Тенденции политического размежевания среди интеллигенции, наблюдавшиеся уже сразу за Февралём, получили дальнейшее развитие после Октября и во многом наполнились иным конкретным содержанием. Если раньше главными объектами идейно-политической борьбы были двоевластие, война и мир, аграрная проблема, и у сторонников разных точек зрения было много сторонников, то теперь водораздел прошёл между подавляющим большинством противников советской власти и ничтожным числом её сторонников. Но явное количественное преимущество первых нейтрализовалось целым рядом других факторов —склонностью значительной части интеллигенции к компромиссу, отсутствием опыта жёсткого коллективного противостояния, но прежде всего решительностью и фанатичной энергией большевиков, их довольно гибкой тактики, сочетающей применение силового давления и репрессий с соблазнами гигантских перспектив в будущем.

При рассмотрении соотношения мировоззренческих и сугубо практических мотивов при определении своего отношения к установлению власти советов было выявлено, что какой-то чёткой взаимозависимости здесь установить трудно, что в каждом отдельном случае определяющую роль могли играть и те и другие.

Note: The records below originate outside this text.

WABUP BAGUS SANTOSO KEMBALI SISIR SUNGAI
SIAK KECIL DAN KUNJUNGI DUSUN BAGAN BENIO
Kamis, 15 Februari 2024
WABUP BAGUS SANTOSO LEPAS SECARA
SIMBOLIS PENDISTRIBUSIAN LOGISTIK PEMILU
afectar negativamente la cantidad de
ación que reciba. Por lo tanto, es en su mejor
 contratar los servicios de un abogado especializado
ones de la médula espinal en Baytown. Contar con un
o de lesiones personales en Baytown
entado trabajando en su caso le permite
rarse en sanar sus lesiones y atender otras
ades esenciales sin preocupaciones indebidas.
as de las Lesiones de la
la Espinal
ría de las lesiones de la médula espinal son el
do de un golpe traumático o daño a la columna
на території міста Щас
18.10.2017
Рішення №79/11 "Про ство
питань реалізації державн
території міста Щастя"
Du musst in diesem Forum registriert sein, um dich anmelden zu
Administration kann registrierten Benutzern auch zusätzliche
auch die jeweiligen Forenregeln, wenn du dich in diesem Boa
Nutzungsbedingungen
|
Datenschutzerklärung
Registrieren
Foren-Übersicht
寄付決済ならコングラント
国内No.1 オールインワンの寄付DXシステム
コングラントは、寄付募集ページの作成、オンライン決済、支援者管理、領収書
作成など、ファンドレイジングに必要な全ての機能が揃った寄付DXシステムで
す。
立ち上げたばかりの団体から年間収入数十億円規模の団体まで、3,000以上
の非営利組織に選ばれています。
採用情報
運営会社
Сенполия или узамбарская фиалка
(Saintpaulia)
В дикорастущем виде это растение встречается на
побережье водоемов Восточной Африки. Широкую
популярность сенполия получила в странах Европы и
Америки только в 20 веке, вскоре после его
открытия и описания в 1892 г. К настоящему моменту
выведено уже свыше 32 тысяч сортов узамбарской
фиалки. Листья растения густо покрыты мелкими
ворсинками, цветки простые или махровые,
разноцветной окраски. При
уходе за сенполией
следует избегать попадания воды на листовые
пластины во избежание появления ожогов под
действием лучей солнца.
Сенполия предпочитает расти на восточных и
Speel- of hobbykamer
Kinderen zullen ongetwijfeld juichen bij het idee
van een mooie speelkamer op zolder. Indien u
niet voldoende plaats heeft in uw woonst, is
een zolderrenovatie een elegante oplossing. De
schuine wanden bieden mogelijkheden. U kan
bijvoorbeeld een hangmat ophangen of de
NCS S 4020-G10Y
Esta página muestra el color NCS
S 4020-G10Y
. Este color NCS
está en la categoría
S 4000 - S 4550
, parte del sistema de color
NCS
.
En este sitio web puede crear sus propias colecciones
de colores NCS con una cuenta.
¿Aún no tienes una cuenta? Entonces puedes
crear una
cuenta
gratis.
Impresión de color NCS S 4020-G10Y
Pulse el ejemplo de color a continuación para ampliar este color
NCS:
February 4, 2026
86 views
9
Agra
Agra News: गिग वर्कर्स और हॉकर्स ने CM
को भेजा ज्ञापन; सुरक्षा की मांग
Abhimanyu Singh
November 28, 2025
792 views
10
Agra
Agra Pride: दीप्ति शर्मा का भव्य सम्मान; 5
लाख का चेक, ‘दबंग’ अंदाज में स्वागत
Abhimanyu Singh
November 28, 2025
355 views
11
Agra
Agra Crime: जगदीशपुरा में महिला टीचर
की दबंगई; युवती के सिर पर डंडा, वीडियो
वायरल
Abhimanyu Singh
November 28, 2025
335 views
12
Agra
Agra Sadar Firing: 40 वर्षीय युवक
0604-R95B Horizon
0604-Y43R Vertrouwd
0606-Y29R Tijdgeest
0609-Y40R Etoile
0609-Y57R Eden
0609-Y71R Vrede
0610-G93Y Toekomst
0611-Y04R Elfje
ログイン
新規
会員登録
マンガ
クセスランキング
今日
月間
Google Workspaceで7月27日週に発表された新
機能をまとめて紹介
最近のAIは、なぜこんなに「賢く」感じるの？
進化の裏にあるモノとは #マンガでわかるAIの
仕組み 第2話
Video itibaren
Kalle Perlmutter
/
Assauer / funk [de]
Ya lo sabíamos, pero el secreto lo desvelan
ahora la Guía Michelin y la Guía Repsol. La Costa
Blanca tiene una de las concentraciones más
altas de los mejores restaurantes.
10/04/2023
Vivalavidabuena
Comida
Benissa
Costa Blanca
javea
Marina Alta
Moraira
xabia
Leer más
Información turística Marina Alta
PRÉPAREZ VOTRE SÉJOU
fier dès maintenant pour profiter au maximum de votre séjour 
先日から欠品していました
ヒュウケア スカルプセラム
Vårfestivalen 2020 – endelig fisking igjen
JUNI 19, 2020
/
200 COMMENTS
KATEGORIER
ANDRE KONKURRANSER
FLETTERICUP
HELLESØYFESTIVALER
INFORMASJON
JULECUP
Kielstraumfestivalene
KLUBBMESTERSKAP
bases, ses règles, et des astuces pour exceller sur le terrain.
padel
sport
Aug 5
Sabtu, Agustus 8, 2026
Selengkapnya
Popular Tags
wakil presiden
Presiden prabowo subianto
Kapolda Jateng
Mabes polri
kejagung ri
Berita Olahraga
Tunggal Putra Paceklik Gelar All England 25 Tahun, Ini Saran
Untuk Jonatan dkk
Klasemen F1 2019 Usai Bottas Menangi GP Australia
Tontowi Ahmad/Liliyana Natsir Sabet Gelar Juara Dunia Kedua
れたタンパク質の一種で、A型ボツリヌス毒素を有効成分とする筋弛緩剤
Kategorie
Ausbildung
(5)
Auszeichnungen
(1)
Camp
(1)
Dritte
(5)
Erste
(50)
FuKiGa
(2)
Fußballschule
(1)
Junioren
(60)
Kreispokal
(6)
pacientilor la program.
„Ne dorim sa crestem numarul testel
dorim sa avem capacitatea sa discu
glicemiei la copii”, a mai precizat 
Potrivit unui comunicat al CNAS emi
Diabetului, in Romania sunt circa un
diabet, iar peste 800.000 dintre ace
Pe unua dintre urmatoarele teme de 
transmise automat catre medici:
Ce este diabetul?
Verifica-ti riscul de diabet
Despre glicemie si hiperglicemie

Наконец, из проведённого исследования следует, что именно интеллигенция, а не буржуазия и помещики, первой попыталась оказать сопротивление захвату власти большевиками, прибегнув к его самым разнообразным формам. Это была и эпизодическая вооружённая борьба юнкеров и «белой гвардии» (студентов и гимназистов), и отказ некоторых чиновников, служащих и инженерно-технических работников иметь дело с советскими комиссарами, и массовая (но не ставшая всеобщей) забастовка учителей и врачей. А самым острым оружием её в этой борьбе оставалось публичное слово. И тем не менее сопротивление интеллигенции, названное большевиками саботажем, было обречено на поражение и в силу идейно-политической раздробленности и организационной слабости, и в силу проявленной большевиками безоглядной решимости и воли в завоевании и укреплении власти, и в силу отсутствия должной поддержки со стороны буржуазии, и, наконец, в силу того, что обожествляемый интеллигенцией народ видел в ней не пример для подражания, а нечто враждебное себе.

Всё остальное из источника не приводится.